It does. Most privacy laws are based on time-from-discovery. If they immediately sprung into action at the moment they were informed and remediated the issue, they're in compliance.
Right, that's the problem. There need to be standards that govern what can ever be released to customers/the public in the first place. When violations of those are discovered, the penalties should be based on time from release, so the longer it was out in the wild, the greater the penalty.
But you can't remove something from the internet once it's there, so once it's released, it's expected that it always will be.
It's also impossible to guarantee a 100% secure infrastructure, no matter how good your product team is.
In the grey is a term of art: "best efforts."

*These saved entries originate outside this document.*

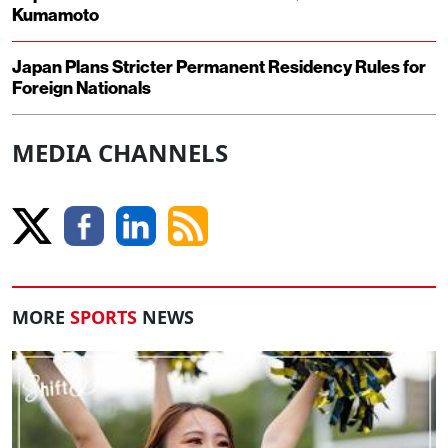
Kumamoto
Japan Plans Stricter Permanent Residency Rules for
Foreign Nationals
MEDIA CHANNELS
MORE
SPORTS
NEWS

If data is leaking, and it wasn't because hackers bypassed a bunch of safeguards, if it can be shown that you didn't use Best Efforts to secure said data, there is liability.

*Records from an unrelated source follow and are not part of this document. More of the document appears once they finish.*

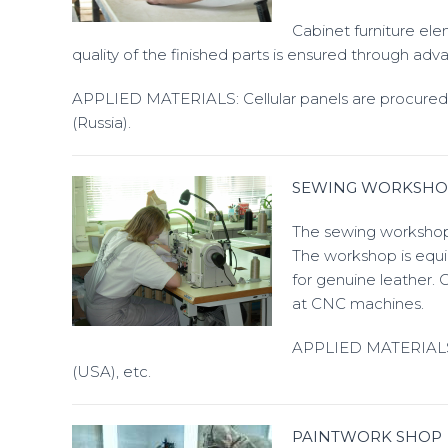
Cabinet furniture el
quality of the finished parts is ensured through adv
APPLIED MATERIALS: Cellular panels are procure
(Russia).
SEWING WORKSHO
The sewing workshop p
The workshop is equi
for genuine leather. 
at CNC machines.
APPLIED MATERIALS: G
(USA), etc.
PAINTWORK SHOP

A charitable way of interpreting "best effort" is that it's similar to what I said: we need standards. But the problems with our notion of "best effort" are:
1. The standards aren't clearly defined (i.e., you must specifically do this).

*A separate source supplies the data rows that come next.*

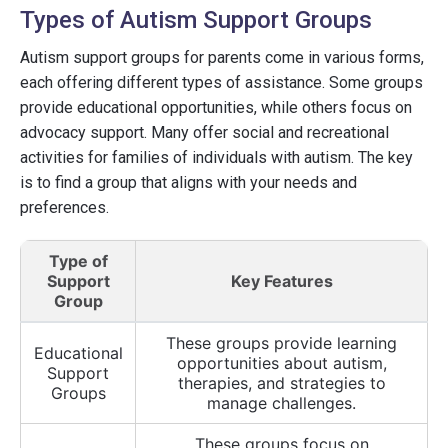
Types of Autism Support Groups
Autism support groups for parents come in various forms,
each offering different types of assistance. Some groups
provide educational opportunities, while others focus on
advocacy support. Many offer social and recreational
activities for families of individuals with autism. The key
is to find a group that aligns with your needs and
preferences.
Type of
Support
Key Features
Group
These groups provide learning
Educational
opportunities about autism,
Support
therapies, and strategies to
Groups
manage challenges.
These groups focus on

2. They are defined in terms of efforts rather than effects. It is like saying "every car sold must be made of steel" rather than "every car sold must be capable of withstanding an impact against a concrete wall at 60mph with X amount of deformation, etc." We want the rules to determine what level of threat is protected against, not just what motions the company went through. In the case in the article, it wasn't because hackers bypassed a bunch of safeguards; the company didn't protect against even basic threats.
3. It's not enough to have "liability". That puts the onus on individuals to sue the company for their specific damages. We need criminal penalties that are designed to punish companies (and the individuals who direct them) for the harm they do to society by the overall process of rushing ahead selling things instead of slowing down and being careful. We need large-scale enforcement so that companies actually stop doing these things because the cost of doing them becomes too enormous.
4. Our laws do not adequately take account of the differential power of those who cut corners, and the differential gains reaped. We frequently find small operators on the wrong end of painful lawsuits and onerous criminal penalties, while the biggest companies and wealthiest individuals use their position to avoid consequences. Laws need to explicitly take this into account, lowering the standard of proof for penalties against larger, wealthier, and more powerful companies and individuals, and also making those penalties exponentially higher.
So is that true if they find out when the public does too? It seems that disclosing it privately has some upside (protecting the users) and no downside.